What is the most cost effective, light-weight device I can use as an unstable surface to train older adults in their homes?
I will soon be training older adults in their homes and I know for most fall prevention is the number one priority. I want something that will hold up well, be easy to clean, and light weight enough that I can get it in and out of my car multiple times a day with ease.
I am operating on the assumption that you have assessed the necessity of adding an unstable surface for balance training. I would not add such challenge until an older adult has demonstrated to me that s/he can balance on one leg on the floor and do split stances without any risk of falling.
The two devices that I use myself and that fit your requirements are an Airex pad and a Dynadisc.
Once you find where your client's strength and weakness are you will be in a position to make decisions based upon the results of the assessments.
We all know that falling is more prevalent in certain populations.
I would suggest focusing on muscle strength and also on standing in a variety of ways so as to change the base of support.
I also like to work in opposition with my older clientele, sometimes I have them pick a foot up off the ground, sometimes have them lower their eye lids.
I work all planes of the body and prepare them to "anticipate' what's coming ahead.
Lawrence Biscontini has great input about this very topic
Check him out
A bosu is great for tapping and walking around, it doesn't have to be used to stand on.
Unless the older client is very capable, I would stay away from the more advanced balance work. The least expensive is to have them close their eyes when they have mastered the balance move. A safer alternative to an unstable surface could be a pillow that the client owns; no work on your part.
However if they have been properly assessed and are still at an age and physical ability level that allows them to do regular body weight exercises (like squats and lunges) you can have them stand on pillows or sponges. Most people will not be comfortable closing their eyes while exercising at any age.
Always perform a postural screening before any exercise programming. One leg exercises can be useful, perhaps with hands placed on a wall. And for a progression, try a foam roller, pretty inexpensive, and performing Myofascial Release and Proprioceptive Neuromuscular Facilitation (PNF).
Feel free to contact me with any questions regarding programming.
The Airex and DynaDiscs will help improve balance
I agree with the people who question unstable surfaces with an elderly population. Many elderly people have trouble achieving balance on a stable surface; an unstable surface can cause more problems than it solves.
I also agree that each client should be assessed (and, if necessary, provided with a physican's apporval of what exercises are appropriate).
You may have to start with training their balance on a stable surface (make sure the clients have a sturdy item to hold on to for their balance).

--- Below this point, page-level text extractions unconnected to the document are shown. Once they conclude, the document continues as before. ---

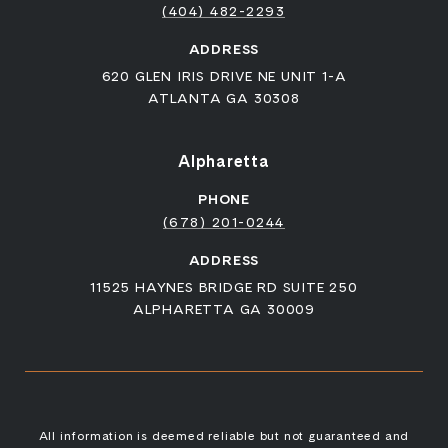
(404) 482-2293
ADDRESS
620 GLEN IRIS DRIVE NE UNIT 1-A
ATLANTA GA 30308
Alpharetta
PHONE
(678) 201-0244
ADDRESS
11525 HAYNES BRIDGE RD SUITE 250
ALPHARETTA GA 30009
All information is deemed reliable but not guaranteed and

Training on unstable surfaces is very limited in the real world applications. How often do you find yourself on an unstable surface while moving a load other than yourself? Maybe carrying objects on a loose stone/sand surface? There is application of stability training for fitness. But it does not involve getting on an unstable surface. While using a bosu (and never using the deck,that is just an accident waiting to happen) or other inflatable or balance board etc. can help to increase reactive balance and stabiity, it is not wise to use such equipment under any actual load. (As an extreme example, loaded squats on a bosu. Why?)
I teach CEC courses called "Stability Resistance Training" that I like to think is very cutting edge and informative. So called stability equipment is discussed and the limitations/potential safe uses are covered. But the bulk of the courses cover training the stability system in a very sound science based program. As in all forms of exercise; proper initiation, progression, and regression cannot be compromised. Unfortunately, these considerations are neglected by a large number of instructors and exercisers.